Why TransactionalSource needs isolation.level to be read_committed?

kafka

(Laymain) #1

Hi there,

I was wondering why the TransactionalSource is forcing isolation.level to ‘read_committed’:

  /**
   * We set the isolation.level config to read_committed to make sure that any consumed messages are from
   * committed transactions. Note that the consuming partitions may be produced by multiple producers, and these
   * producers may either use transactional messaging or not at all. So the fetching partitions may have both
   * transactional and non-transactional messages, and by setting isolation.level config to read_committed consumers
   * will still consume non-transactional messages.
   */
  private val txConsumerSettings = consumerSettings.withProperty(
    ConsumerConfig.ISOLATION_LEVEL_CONFIG,
    IsolationLevel.READ_COMMITTED.toString.toLowerCase(Locale.ENGLISH)
  )

I understand why it is safe and a good practice to use transactions in all the steps of a streaming flow,
but I don’t understand why the isolation.level is forcibly set to ‘read_committed’ instead of just as a default value.
Why shouldn’t I be able to use transactions when I’m consuming non-transactional messages?
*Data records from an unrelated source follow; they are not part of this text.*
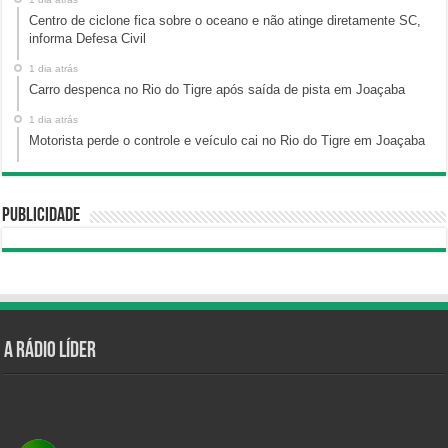
Centro de ciclone fica sobre o oceano e não atinge diretamente SC,
informa Defesa Civil
1 dia atrás
Carro despenca no Rio do Tigre após saída de pista em Joaçaba
1 dia atrás
Motorista perde o controle e veículo cai no Rio do Tigre em Joaçaba
Publicidade
A Rádio Líder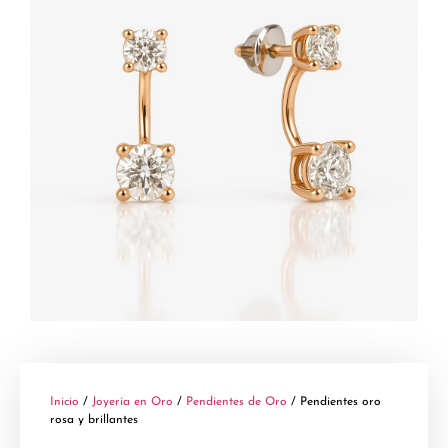
Inicio
/
Joyería en Oro
/
Pendientes de Oro
/ Pendientes oro
rosa y brillantes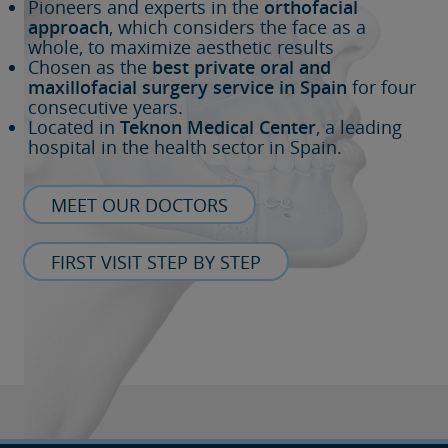
Pioneers and experts in the
orthofacial
approach
, which considers the face as a
whole, to maximize aesthetic results
Chosen as the
best private oral and
maxillofacial surgery service in Spain
for four
consecutive years.
Located in
Teknon Medical Center
, a leading
hospital in the health sector in Spain.
MEET OUR DOCTORS
FIRST VISIT STEP BY STEP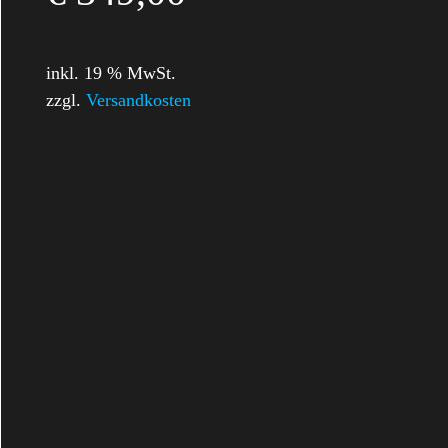
inkl. 19 % MwSt.
zzgl.
Versandkosten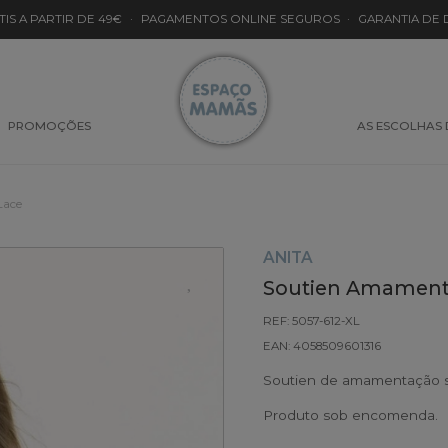
TIS A PARTIR DE 49€
·
PAGAMENTOS ONLINE SEGUROS
·
GARANTIA DE
PROMOÇÕES
AS ESCOLHAS
Lace
ANITA
Soutien Amamenta
REF: 5057-612-XL
EAN: 4058509601316
Soutien de amamentação se
Produto sob encomenda.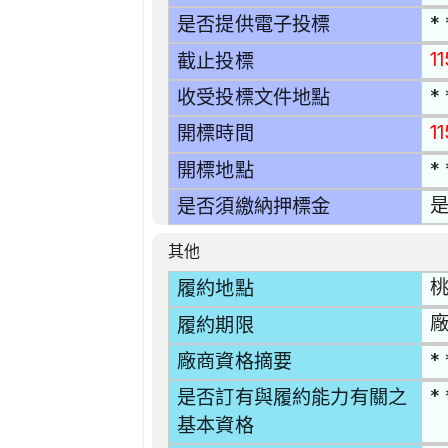
* 
是否提供電子投標
1
截止投標
* 
收受投標文件地點
1
開標時間
* 
開標地點
是
是否須繳納押標金
其他
桃
履約地點
廠
履約期限
* 
廠商資格摘要
* 
是否訂有與履約能力有關之
基本資格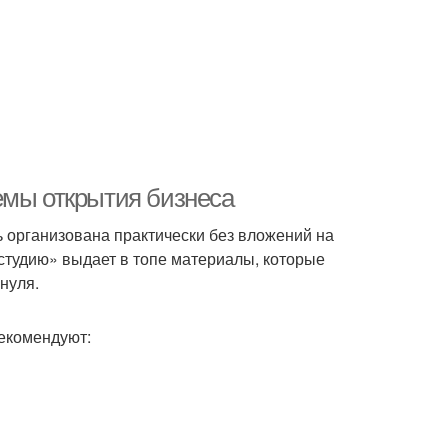
емы открытия бизнеса
 организована практически без вложений на
 студию» выдает в топе материалы, которые
нуля.
екомендуют: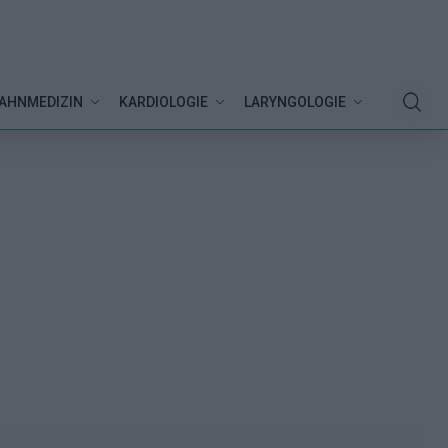
AHNMEDIZIN
KARDIOLOGIE
LARYNGOLOGIE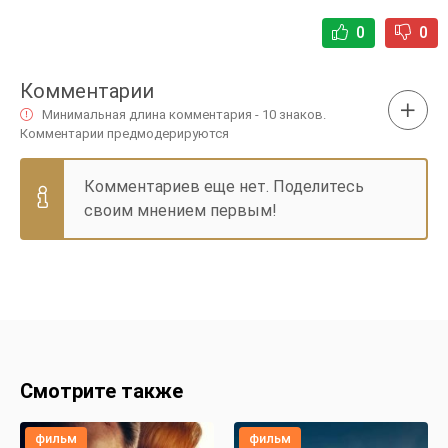
0
0
Комментарии
Минимальная длина комментария - 10 знаков.
Комментарии предмодерируются
Комментариев еще нет. Поделитесь
своим мнением первым!
Смотрите также
фильм
фильм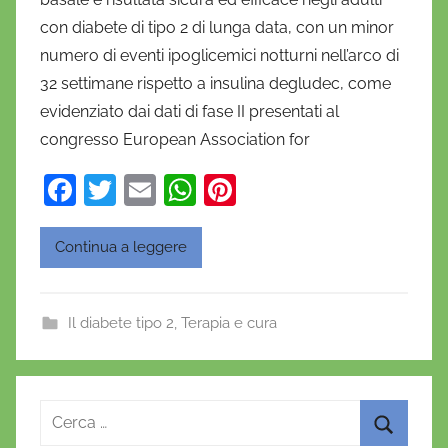
a
con diabete di tipo 2 di lunga data, con un minor
n
numero di eventi ipoglicemici notturni nell’arco di
i
32 settimane rispetto a insulina degludec, come
e
evidenziato dai dati di fase II presentati al
l
a
congresso European Association for
D
F
T
E
W
Pi
'
a
w
m
h
nt
O
n
c
itt
ai
at
er
Continua a leggere
o
e
er
l
s
e
f
b
A
st
r
Il diabete tipo 2
,
Terapia e cura
o
p
i
o
o
p
k
Ricerca
per:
I have to admit that the comment is unclear, especially the following part

by setting isolation.level config to read_committed consumers will still consume non-transactional messages


(Sean Glover) #2

Hi @laymain ,

The reason this consumer property is enforced is to ensure that this transactional workload will not consume any messages that were produced by a previous upstream transaction that was aborted. For example, if the upstream transactional workload produced a message, but has not yet committed it and then it was consumed by this transactional workload then there is no guarantee that the message will be part of a successfully committed or aborted transaction. In other words, using read_committed is required to enforce Kafka exactly-once semantics guarantees across a pipeline of transactional workloads in serial.

This is consistent with Kafka Streams when using the EoS (Exactly-once Semantics) processing.guarantee config.

Additionally, consumers are configured with isolation.level="read_committed" and producers are configured with retries=Integer.MAX_VALUE , enable.idempotence=true , and max.in.flight.requests.per.connection=1 per default.

The Kafka Streams EoS KIP design document provides a more complete explanation.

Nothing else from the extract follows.